Title:Discovery of Anticoagulant Drugs: A Historical Perspective
VOLUME: 9 ISSUE: 2
Author(s):Antonio Gomez-Outes, M Luisa Suarez-Gea, Gonzalo Calvo-Rojas, Ramon Lecumberri, Eduardo Rocha, Carmen Pozo-Hernandez, Ana Isabel Terleira-Fernandez and Emilio Vargas-Castrillon
Affiliation:Division of Pharmacology and Clinical Evaluation, Medicines for Human Use, Spanish Agency for Medicines and Medical Devices (AEMPS), Parque Empresarial “Las Mercedes”, Edificio 8, C/ Campezo 1, Madrid 28022, Spain.

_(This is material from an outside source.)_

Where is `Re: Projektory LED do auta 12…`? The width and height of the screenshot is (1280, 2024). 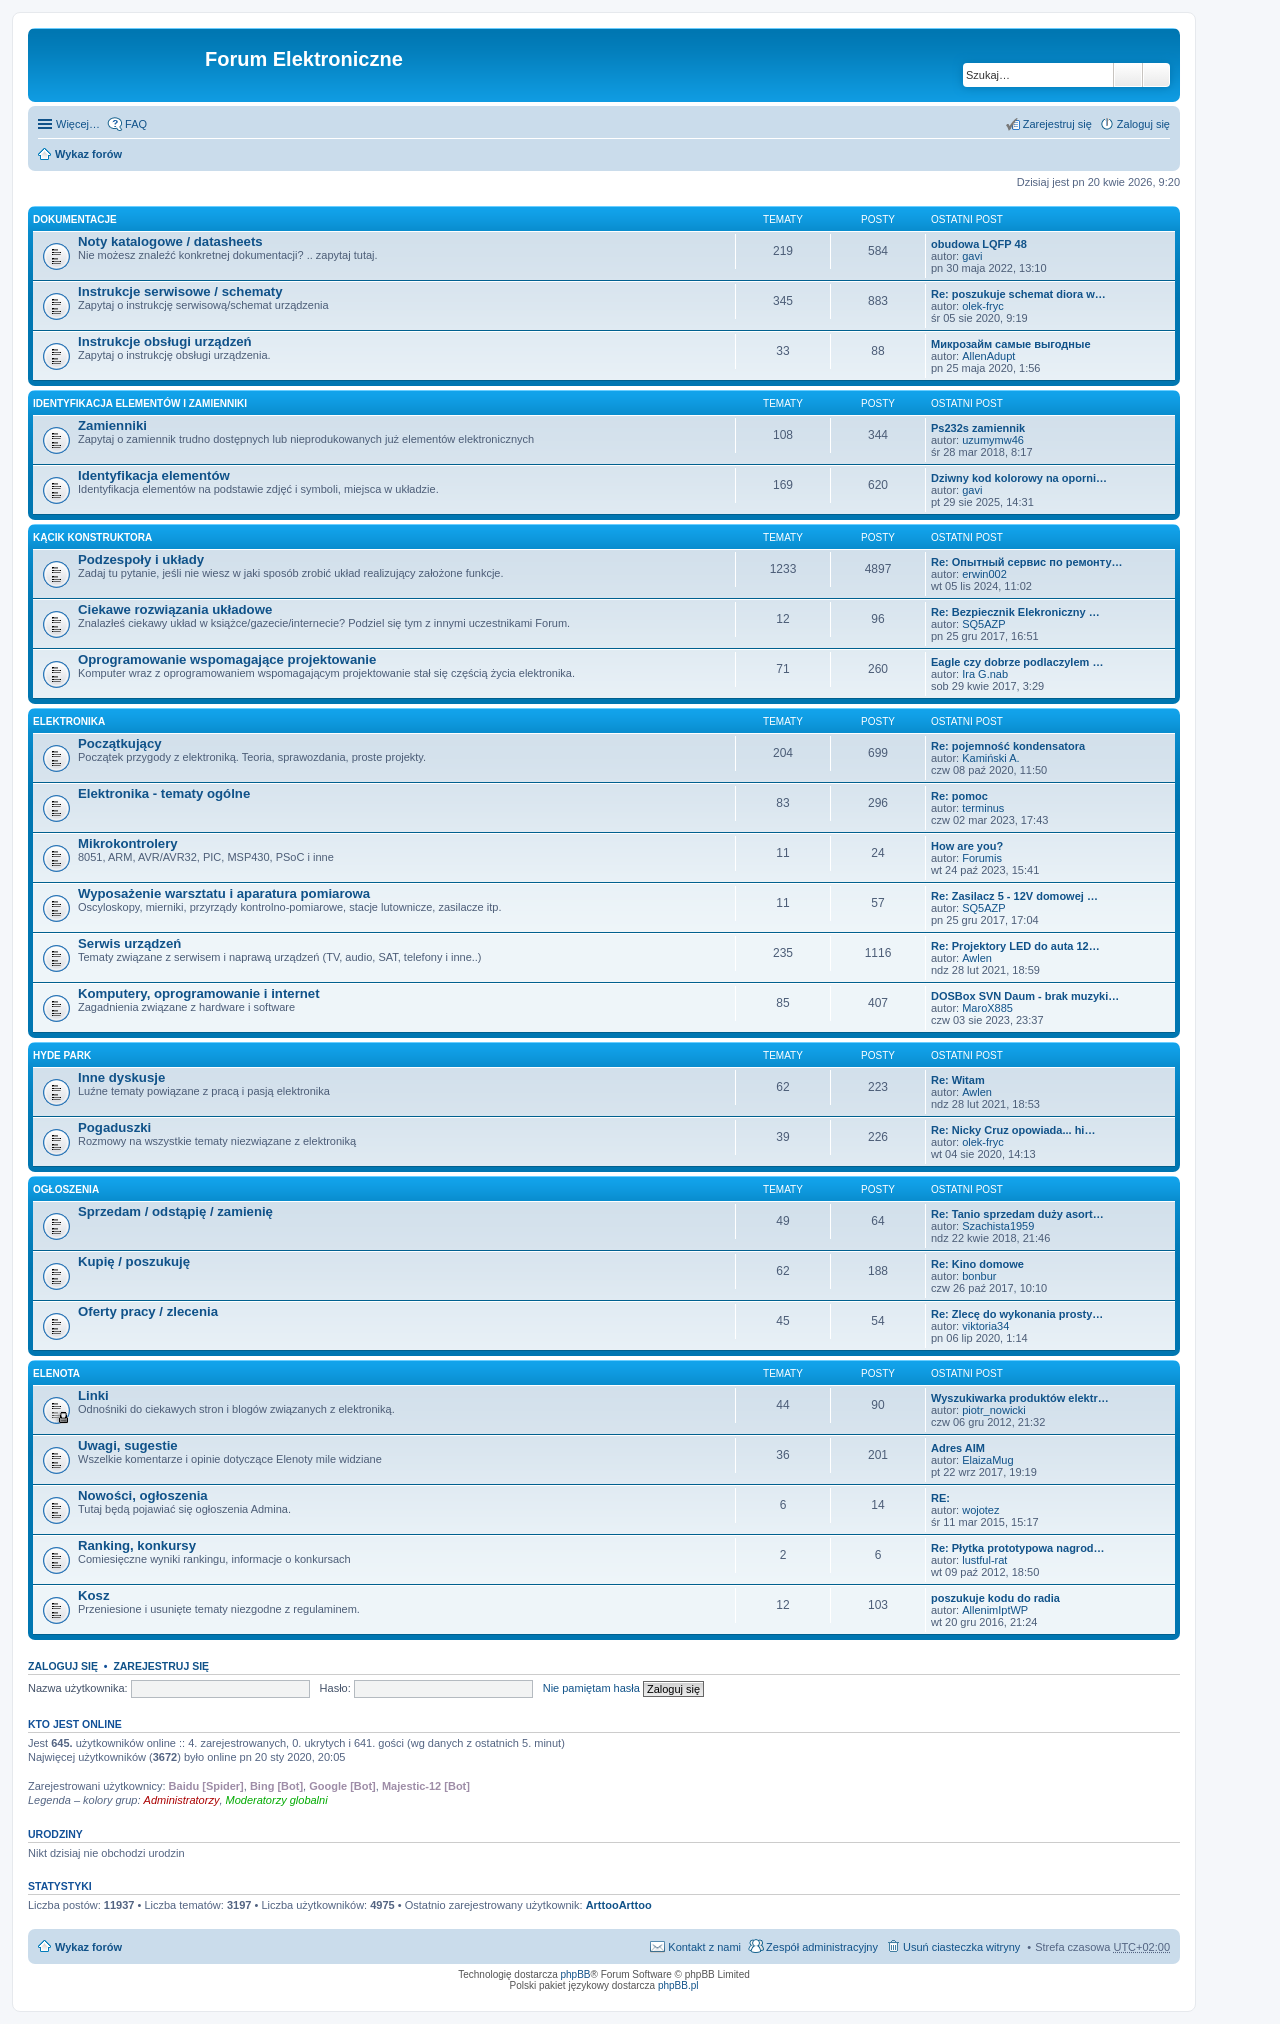
Re: Projektory LED do auta 12… is located at coordinates (1015, 946).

Keywords:Anticoagulants, heparin, hirudin, history, warfarin
Abstract:The history of the traditional anticoagulants is marked by both perseverance and serendipity. The anticoagulant
effect of heparin was discovered by McLean in 1915, while he was searching for a procoagulant in dog liver. Link identified
dicumarol from spoiled sweet clover hay in 1939 as the causal agent of the sweet clover disease, a hemorrhagic disorder
in cattle. Hirudin extracts from the medicinal leech were first used for parenteral anticoagulation in the clinic in
1909, but their use was limited due to adverse effects and difficulties in achieving highly purified extracts. Heparins and
coumarins (i.e.: warfarin, phenprocoumon, acenocoumarol) have been the mainstay of anticoagulant therapy for more than
60 years. Over the past decades, the drug discovery paradigm has shifted toward rational design following a target-based
approach, in which specific proteins, or “targets”, are chosen on current understandings of pathophysiology, small
molecules that inhibit the target’s activity may be identified by high-throughput screening and, in selected cases, these
new molecules can be developed further as drugs. Despite the application of rational design, serendipity has still played a
significant role in some of the new discoveries. This review will focus on the discovery of the main anticoagulant drugs in
current clinical use, like unfractionated heparin, low-molecular-weight heparins, fondaparinux, coumarins (i.e.: warfarin,
acenocoumarol, phenprocoumon), parenteral direct thrombin inhibitors (DTIs) (i.e.: argatroban, recombinant hirudins,
bivalirudin), oral DTIs (i.e.: dabigatran) and oral direct factor Xa inhibitors (i.e.: rivaroxaban, apixaban).